Extracted page text data
━━━━━━━━━━━━━━━━━━━━

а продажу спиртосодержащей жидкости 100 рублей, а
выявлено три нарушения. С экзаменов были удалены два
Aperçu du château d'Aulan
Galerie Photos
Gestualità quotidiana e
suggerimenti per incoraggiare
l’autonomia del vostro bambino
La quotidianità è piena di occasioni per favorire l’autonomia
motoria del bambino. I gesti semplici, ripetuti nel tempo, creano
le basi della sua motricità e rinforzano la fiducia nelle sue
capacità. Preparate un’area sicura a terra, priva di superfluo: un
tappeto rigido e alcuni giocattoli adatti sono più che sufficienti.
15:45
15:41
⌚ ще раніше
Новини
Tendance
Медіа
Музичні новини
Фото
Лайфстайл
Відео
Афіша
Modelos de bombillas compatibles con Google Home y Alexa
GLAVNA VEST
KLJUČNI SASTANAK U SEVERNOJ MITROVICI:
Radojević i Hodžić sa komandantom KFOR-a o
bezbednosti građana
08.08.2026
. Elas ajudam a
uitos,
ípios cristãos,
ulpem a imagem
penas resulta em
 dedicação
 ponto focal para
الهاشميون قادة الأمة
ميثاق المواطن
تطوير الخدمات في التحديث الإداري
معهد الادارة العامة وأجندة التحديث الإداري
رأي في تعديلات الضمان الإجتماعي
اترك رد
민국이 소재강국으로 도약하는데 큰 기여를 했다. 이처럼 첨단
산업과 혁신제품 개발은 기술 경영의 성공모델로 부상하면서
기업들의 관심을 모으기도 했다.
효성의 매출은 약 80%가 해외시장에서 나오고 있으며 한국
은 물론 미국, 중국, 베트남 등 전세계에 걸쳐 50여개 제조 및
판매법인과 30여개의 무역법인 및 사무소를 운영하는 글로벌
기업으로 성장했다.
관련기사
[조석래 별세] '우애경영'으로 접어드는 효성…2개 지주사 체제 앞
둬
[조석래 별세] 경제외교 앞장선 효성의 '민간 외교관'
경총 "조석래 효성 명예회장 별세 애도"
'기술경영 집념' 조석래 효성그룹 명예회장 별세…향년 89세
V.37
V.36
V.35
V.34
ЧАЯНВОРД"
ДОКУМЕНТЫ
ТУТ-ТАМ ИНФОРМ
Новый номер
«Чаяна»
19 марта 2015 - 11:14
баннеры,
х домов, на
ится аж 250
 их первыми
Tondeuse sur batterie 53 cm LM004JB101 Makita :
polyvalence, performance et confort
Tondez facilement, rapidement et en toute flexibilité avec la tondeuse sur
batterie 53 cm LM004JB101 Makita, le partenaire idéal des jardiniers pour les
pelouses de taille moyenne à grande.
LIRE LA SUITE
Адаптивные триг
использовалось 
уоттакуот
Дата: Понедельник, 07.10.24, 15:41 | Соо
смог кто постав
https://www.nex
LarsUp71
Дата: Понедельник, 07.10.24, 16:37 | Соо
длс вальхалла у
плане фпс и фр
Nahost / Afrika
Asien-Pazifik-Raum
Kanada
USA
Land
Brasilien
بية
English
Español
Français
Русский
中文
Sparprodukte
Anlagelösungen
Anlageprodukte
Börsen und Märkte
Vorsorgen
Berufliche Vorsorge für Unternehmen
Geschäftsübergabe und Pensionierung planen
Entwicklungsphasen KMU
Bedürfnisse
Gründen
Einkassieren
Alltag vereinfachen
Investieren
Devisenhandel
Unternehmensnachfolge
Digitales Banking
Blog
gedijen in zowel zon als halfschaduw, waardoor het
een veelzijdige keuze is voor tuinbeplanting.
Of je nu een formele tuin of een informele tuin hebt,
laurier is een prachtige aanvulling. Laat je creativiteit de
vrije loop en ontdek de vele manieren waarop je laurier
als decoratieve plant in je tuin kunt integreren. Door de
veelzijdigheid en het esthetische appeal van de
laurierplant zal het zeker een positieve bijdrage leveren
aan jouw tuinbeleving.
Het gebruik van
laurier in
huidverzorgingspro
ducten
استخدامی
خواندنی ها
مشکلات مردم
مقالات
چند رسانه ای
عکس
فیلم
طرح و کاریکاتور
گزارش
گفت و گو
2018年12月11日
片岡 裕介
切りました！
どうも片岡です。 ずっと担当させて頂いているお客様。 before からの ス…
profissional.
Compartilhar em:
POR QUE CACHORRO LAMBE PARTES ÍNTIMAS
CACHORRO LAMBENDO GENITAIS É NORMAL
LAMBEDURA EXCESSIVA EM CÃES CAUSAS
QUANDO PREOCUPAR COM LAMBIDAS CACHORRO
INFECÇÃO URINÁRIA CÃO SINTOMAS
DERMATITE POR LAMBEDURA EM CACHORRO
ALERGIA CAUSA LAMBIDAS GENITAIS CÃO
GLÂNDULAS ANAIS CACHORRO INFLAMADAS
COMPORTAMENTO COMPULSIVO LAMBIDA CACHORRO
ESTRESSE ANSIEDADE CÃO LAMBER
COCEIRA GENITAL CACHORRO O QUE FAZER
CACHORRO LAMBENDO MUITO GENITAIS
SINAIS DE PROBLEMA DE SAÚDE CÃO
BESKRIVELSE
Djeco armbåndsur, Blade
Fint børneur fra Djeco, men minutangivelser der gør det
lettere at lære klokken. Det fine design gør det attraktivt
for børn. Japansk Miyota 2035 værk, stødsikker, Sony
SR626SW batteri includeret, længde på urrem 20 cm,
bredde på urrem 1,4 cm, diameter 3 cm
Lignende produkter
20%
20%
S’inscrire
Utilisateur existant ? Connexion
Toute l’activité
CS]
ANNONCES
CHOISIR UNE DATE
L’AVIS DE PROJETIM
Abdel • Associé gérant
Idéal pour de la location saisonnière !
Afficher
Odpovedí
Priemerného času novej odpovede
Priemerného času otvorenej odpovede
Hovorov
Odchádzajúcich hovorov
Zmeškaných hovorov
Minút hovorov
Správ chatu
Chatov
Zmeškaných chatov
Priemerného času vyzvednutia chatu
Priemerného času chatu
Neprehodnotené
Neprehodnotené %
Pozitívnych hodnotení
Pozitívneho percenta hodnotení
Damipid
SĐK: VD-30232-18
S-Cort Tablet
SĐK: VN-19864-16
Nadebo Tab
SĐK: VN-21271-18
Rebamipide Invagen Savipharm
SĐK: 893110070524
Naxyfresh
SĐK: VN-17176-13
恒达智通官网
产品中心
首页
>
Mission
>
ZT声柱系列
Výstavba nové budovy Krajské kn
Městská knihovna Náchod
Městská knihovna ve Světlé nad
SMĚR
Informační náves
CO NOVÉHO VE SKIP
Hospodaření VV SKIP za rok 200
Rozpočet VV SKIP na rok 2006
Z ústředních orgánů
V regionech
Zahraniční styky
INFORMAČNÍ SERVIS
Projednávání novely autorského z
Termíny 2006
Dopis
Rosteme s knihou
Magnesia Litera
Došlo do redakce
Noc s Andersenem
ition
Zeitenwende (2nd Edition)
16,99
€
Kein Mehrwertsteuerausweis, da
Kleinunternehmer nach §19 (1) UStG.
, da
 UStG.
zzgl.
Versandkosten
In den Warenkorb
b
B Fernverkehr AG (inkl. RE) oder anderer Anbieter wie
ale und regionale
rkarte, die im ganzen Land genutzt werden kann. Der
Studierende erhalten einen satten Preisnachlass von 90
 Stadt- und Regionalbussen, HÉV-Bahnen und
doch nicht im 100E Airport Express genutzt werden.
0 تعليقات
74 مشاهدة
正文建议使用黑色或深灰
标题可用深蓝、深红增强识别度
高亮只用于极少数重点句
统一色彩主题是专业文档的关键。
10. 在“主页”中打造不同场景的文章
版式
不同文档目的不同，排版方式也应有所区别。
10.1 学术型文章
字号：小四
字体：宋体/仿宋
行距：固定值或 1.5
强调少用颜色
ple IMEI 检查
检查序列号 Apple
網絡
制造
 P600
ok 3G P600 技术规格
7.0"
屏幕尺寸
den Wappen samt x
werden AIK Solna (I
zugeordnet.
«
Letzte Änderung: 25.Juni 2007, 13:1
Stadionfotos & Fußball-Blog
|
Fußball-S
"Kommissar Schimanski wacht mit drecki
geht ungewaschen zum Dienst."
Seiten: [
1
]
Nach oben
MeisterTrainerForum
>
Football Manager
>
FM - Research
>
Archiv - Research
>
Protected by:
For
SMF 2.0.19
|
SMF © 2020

━━━━━━━━━━━━━━━━━━━━

■ What to produce ■
Print, without alteration, only the lines above between the one holding "Einkassieren" and the one holding "Of je nu een", inclusive.

■ Your solution ■
Einkassieren
Alltag vereinfachen
Investieren
Devisenhandel
Unternehmensnachfolge
Digitales Banking
Blog
gedijen in zowel zon als halfschaduw, waardoor het
een veelzijdige keuze is voor tuinbeplanting.
Of je nu een formele tuin of een informele tuin hebt,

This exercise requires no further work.